Since the difference between your working invocation and your non-working invocation is only the "-n" option, it seems most likely that the problem is caused by the daemonization process (which "-n" prevents from happening).

On POSIX, one of the steps involved in daemonization is forking and having the parent exit. Among of things, this has the consequence of having your code run in a different process than the one in which the .tac file was evaluated. This also re-arranges the child/parent relationship of processes which were started in the .tac file - as your pool of multiprocessing processes were.

The multiprocessing pool's processes start off with a parent of the twistd process you start. However, when that process exits as part of daemonization, their parent becomes the system init process. This may cause some problems, although probably not the hanging problem you described. There are probably other similarly low-level implementation details which normally allow the multiprocessing module to work but which are disrupted by the daemonization process.
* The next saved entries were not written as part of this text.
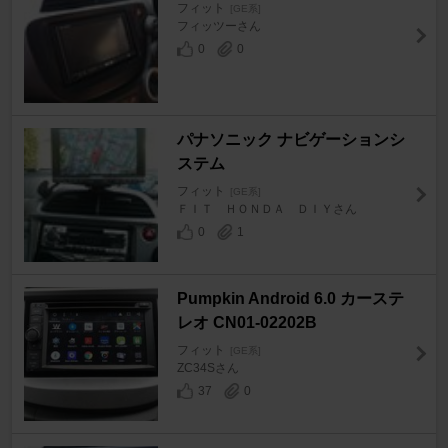
フィット
[GE系]
フィッツーさん
0
0
パナソニック ナビゲーションシ
ステム
フィット
[GE系]
ＦＩＴ ＨＯＮＤＡ ＤＩＹさん
0
1
Pumpkin Android 6.0 カーステ
レオ CN01-02202B
フィット
[GE系]
ZC34Sさん
37
0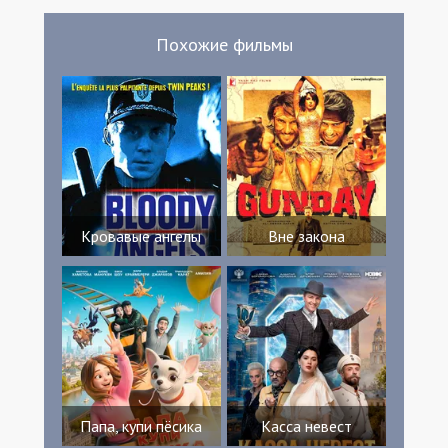
Похожие фильмы
Кровавые ангелы
Вне закона
Папа, купи пёсика
Касса невест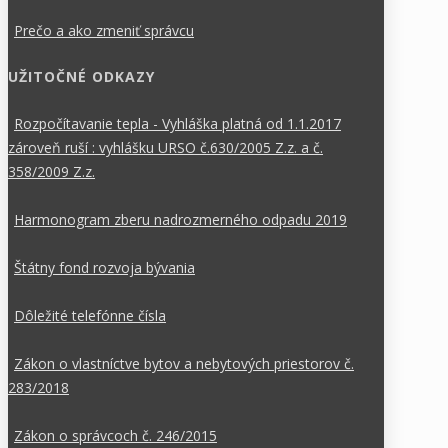
Prečo a ako zmeniť správcu
UŽITOČNÉ ODKAZY
Rozpočítavanie tepla - Vyhláška platná od 1.1.2017
zároveň ruší : vyhlášku URSO č.630/2005 Z.z. a č.
358/2009 Z.z.
Harmonogram zberu nadrozmerného odpadu 2019
Štátny fond rozvoja bývania
Dôležité telefónne čísla
Zákon o vlastníctve bytov a nebytových priestorov č.
283/2018
Zákon o správcoch č. 246/2015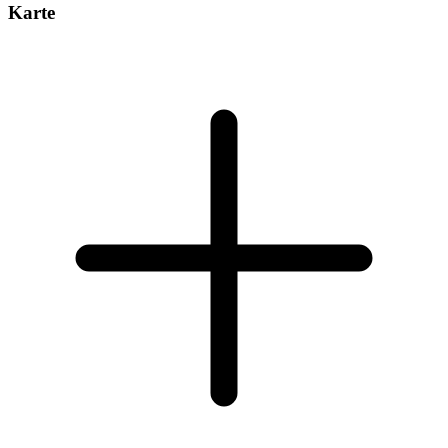
Karte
Fortunately, avoiding this strange interaction should be straightforward. Twisted's service APIs allow you to run code after daemonization has completed. If you use these APIs, then you can delay the initialization of the multiprocessing module's process pool until after daemonization and hopefully avoid the problem. Here's an example of what that might look like:

from twisted.application.service import Service

class MultiprocessingService(Service):
    def startService(self):
        self.pool = multiprocessing.Pool(processes=processes)

MultiprocessingService().setServiceParent(application)
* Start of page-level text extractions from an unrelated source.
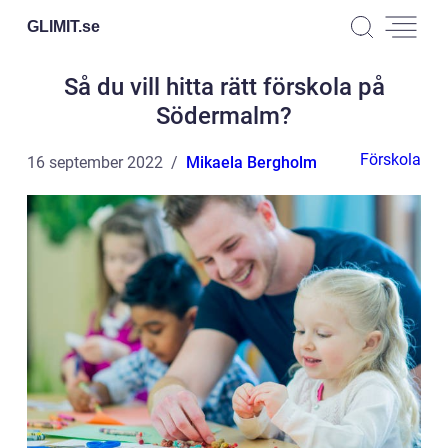
GLIMIT.
se
Så du vill hitta rätt förskola på
Södermalm?
Förskola
16 september 2022
Mikaela Bergholm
Now, separately, you may also run into problems relating to clean up of the multiprocessing module's child processes, or possibly issues with processes created with Twisted's process creation API, reactor.spawnProcess. This is because part of dealing with child processes correctly generally involves handling the SIGCHLD signal. Twisted and multiprocessing aren't going to be cooperating in this regard, though, so one of them is going to get notified of all children exiting and the other will never be notified. If you don't use Twisted's API for creating child processes at all, then this may be okay for you - but you might want to check to make sure any signal handler the multiprocessing module tries to install actually "wins" and doesn't get replaced by Twisted's own handler.

Jean-Paul Calderone
This was *extremely* helpful. Thank you!